The Shipmaster says: CALL UPON THY GOD.
It is that sincere prayer by each, which was sought and expected by the Shipmaster. Had he compelled gently by coaxing the passengers through subterfuge that the idol the Shipmaster had brought was capable of saving the ship and its people, many would not have believed. There would have been no unity of purpose. It is that dispersion which the shipmaster didn’t want. A true Leader of men.
The reason is that there is a deep-rooted Faith in each. In those moments, it is the Faith one holds which is called out. If we believe in Humanism, we have to appreciate the Shipmaster who had the good sense to instruct the passengers to call upon their God and not to call upon the god whom the Shipmaster believed in. In simpler terms it was not the time for evangelism – the urgency of the situation demanded a mature approach.
The shipmaster does not use plural also, as in dire and dangerous situations where Time is running out, a certain SINGULARITY seizes the mind and the mind latches on to that one Faith, which is the ultimate repository of one’s beliefs. At that point the mind loses all its distributive nature – a peace-time pastime – and finds Singularity. In mathematical terms a Function suddenly takes an Infinite value.

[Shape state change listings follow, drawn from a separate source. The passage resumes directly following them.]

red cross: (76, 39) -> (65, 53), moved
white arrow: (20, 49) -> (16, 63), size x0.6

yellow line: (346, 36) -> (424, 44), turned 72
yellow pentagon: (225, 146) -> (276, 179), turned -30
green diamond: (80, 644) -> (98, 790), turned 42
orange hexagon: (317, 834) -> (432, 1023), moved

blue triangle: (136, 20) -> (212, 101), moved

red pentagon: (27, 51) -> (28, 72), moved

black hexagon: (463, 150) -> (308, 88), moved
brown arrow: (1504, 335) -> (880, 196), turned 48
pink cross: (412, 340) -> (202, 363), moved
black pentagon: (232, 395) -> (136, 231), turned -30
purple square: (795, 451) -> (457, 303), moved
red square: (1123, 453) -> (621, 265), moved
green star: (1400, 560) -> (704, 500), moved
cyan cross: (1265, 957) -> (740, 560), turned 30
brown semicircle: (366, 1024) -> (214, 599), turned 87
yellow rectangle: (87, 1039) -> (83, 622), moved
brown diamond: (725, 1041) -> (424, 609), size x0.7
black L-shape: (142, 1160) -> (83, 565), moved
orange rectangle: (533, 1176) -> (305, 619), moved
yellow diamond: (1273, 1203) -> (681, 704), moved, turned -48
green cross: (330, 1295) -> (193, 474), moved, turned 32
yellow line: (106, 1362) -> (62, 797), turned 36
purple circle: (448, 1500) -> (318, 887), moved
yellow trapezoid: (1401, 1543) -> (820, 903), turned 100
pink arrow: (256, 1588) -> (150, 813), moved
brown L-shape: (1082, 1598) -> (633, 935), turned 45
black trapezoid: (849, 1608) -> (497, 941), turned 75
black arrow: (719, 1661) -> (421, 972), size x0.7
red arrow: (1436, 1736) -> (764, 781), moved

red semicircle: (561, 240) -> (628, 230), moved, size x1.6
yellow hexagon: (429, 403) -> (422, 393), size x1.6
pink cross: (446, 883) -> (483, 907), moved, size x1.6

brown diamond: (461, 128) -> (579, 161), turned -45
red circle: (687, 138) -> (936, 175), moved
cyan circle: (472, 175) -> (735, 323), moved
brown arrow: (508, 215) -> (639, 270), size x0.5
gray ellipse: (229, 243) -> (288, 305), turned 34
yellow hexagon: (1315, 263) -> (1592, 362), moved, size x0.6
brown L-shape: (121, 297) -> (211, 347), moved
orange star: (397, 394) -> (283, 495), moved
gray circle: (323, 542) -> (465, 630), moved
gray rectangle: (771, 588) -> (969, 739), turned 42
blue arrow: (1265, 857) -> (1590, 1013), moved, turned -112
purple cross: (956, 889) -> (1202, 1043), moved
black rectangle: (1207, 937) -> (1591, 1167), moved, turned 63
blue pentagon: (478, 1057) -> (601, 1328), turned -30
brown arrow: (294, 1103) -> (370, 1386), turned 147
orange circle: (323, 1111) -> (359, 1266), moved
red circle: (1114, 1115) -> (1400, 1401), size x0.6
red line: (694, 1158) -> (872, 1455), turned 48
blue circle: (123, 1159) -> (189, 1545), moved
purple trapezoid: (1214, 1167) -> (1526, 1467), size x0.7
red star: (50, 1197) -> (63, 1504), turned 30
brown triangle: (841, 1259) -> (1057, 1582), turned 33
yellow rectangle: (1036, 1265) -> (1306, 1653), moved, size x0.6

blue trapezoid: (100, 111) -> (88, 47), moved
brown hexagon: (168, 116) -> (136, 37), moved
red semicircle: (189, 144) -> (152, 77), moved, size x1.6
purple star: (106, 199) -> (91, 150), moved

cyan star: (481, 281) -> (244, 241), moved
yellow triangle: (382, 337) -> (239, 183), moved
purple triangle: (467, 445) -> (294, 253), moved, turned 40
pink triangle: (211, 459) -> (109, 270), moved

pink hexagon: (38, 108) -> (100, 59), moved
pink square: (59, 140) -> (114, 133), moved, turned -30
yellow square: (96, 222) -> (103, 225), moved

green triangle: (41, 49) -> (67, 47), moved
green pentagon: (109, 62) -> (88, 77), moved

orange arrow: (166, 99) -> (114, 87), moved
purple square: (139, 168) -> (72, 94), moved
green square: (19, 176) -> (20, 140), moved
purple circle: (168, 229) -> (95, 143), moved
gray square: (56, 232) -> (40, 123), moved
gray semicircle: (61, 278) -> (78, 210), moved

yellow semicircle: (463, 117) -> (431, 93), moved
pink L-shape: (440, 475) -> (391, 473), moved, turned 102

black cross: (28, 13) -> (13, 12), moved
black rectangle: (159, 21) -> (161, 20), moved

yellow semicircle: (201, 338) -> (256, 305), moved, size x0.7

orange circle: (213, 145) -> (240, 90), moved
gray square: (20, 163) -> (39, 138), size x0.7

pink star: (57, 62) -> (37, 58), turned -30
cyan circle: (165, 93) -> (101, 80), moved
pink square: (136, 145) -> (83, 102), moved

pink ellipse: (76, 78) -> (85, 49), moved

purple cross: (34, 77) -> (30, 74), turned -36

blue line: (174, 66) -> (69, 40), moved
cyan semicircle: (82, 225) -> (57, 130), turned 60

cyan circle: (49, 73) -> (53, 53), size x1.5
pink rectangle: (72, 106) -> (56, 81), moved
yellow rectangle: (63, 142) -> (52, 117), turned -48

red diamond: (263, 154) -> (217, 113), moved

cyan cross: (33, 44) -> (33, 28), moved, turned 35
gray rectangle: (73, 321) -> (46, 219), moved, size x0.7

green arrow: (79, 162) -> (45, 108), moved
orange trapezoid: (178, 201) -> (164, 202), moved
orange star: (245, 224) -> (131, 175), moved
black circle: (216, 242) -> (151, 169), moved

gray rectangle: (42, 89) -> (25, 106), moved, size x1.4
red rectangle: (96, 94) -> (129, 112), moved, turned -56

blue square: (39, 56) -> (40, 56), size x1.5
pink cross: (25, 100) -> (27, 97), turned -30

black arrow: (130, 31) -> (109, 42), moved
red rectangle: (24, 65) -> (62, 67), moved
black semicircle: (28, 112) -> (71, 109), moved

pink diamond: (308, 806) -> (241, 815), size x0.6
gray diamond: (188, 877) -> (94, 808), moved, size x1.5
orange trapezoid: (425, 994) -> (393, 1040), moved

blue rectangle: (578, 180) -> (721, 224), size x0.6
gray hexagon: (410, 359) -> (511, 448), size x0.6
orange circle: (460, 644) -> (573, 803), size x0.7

It was that Singularity of purpose that the Shipmaster was aiming at. The Shipmaster had the maximum at stake – besides the lives of his passengers, the Ship too had to be saved from the disaster.
Passengers who were on board did not ask him, neither is there a record to say that the passengers asked him as to why they should pray when he is going to be the greatest beneficiary? Once the storm is past the Shipmaster may have the maximum CROWING RIGHTS, yet none dared to ask, as the situation was of one’s own life or death – each was holding on to one’s own life.
When all the prayers failed, they hit upon an Idea- the most erroneous idea that someone must be guilty within the ship and therefore the storm had been caused because of that person, but fortunately, without arbitrarily naming the delinquent, in this ship a lot was cast to determine who that ‘trigger person’ was.
It is nothing new, Moses, Joshua and many others had ‘detected’ the persons who triggered those unpleasant situations, usually after a defeat in a battle or the start of a plague. Human beings introspect when calamities strike them.
The lot is drawn.
It happens to be Jonah.
The same Jonah to whom the shipmaster had said: Pray to thy God.
Did Jonah pray? There is no evidence to show that he prayed fervently for the storm to subside. But when his name turns up, he boldly tells the people that the storm would subside if he were jettisoned out of the ship. Jonah thought that he would end his life and be done with the directions he had received from God.
But Salvation had to come to Nineveh, to the ship, to the passengers – and Jonah too!
But the Shipmaster was a great human being – he said PRAY TO THY GOD. I presume, it was that Wisdom which helped him unite the spiritual forces within the storm battered ship and made the passengers come up with the idea of casting lot. But God had already reckoned whose name would turn up. Whether the decision to cast lots wise or foolish, the die was cast – against Jonah, but by hindsight in favour of the people of Nineveh.